In 1996, two uniformed police officers stopped a man suspected of possessing illegal narcotics in Michigan.(9) Following clearly enumerated exceptions to the Fourth Amendment,(10) the officers conducted a patdown search of his person and felt potential contraband in his pants.(11) When the officers removed the questionable object, they found a prescription pill bottle, a container that is legal to possess.(12) The officers then invaded the sanctity of the suspect's privacy interests by opening the container to discover cocaine.(13) During this final search, the officers' conduct more closely resembled the custom agents' behavior in 1756 than conduct deemed allowable by Dickerson's plain feel exception.(14)

Fortunately, from the time of the searches of the 1750s and the searches of 1996, the U.S. Congress ratified the Fourth Amendment to guarantee all citizens freedom from unreasonable searches and seizures.(15) Unfortunately, although the Framers drafted the amendment to require a neutral magistrate to act as a buffer in justifying warrants and protecting individual rights, the Court has carved many exceptions into this protection.(16) Similarly, with the clear delineation of such exceptions to the warrant requirement, including the doctrines of stop and frisk,(17) plain view,(18) search incident to arrest,(19) and plain feel,(20) the courts have all too willingly extended the scope of these exceptions as part of the war on drugs and crime in America.(21) Although fighting drugs and crime is a laudable goal, there is now overwhelming confusion surrounding the rights of suspects at a very critical stage.(22)

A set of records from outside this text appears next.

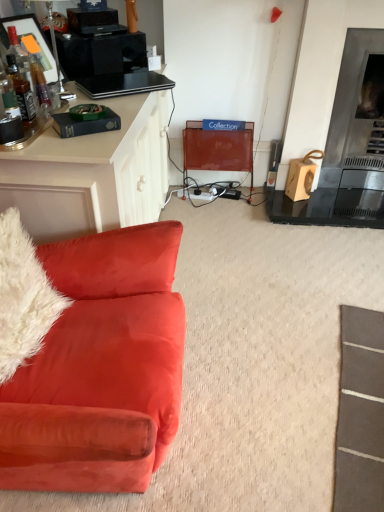 Question: Considering the positions of metallic silver fireplace at right and metallic mesh swivel chair at center in the image, is metallic silver fireplace at right wider or thinner than metallic mesh swivel chair at center?

Choices:
 (A) wide
 (B) thin

Answer: (B)

Question: In terms of height, does metallic silver fireplace at right look taller or shorter compared to metallic mesh swivel chair at center?

Choices:
 (A) tall
 (B) short

Answer: (A)

Question: Which of these objects is positioned closest to the metallic mesh swivel chair at center?

Choices:
 (A) velvet orange couch at left
 (B) metallic silver fireplace at right
 (C) white fluffy pillow at left

Answer: (B)

Question: Which object is positioned closest to the velvet orange couch at left?

Choices:
 (A) white fluffy pillow at left
 (B) metallic mesh swivel chair at center
 (C) metallic silver fireplace at right

Answer: (A)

One of the most confusing exceptions to the Fourth Amendment stems from the Court's 1993 Dickerson decision.(23) In creating the plain feel doctrine, the Court expanded the Terry patdown searches, specifically limited to weapons, to include the discovery of contraband in the suspect's possession if the contraband is "immediately apparent" to the officer during the initial patdown.(24) When interpreting the plain feel doctrine, other courts have taken Dickerson's standards and manipulated the language to support the "proper" outcome of a case.(25) The cases interpreting Dickerson's requirements establish seemingly bright-line rules that should provide consistent interpretations of the plain feel doctrine.(26) The result, however, is inconsistent.(27) The cases delineate factors such as the officer's experience,(28) the location of the contraband,(29) and the packaging of the contraband,(30) and these factors have led to disparate results, ranging from the exclusion of evidence(31) to the use of the evidence to obtain a conviction against the defendant.(32)

These decisions illustrate a movement away from the initial belief that "[t]he criminal is to go free because the constable has blundered"(33) toward "common sense in law enforcement,"(34) a change that does not reflect the rights of individuals under the Fourth Amendment accurately. This trend is especially concerning because, as the Court once stated, "[n]o right is held more sacred, or is more carefully guarded, by the common law, than the right of every individual to the possession and control of his own person, free from all restraint or interference of others, unless by clear and unquestionable authority of the law."(35)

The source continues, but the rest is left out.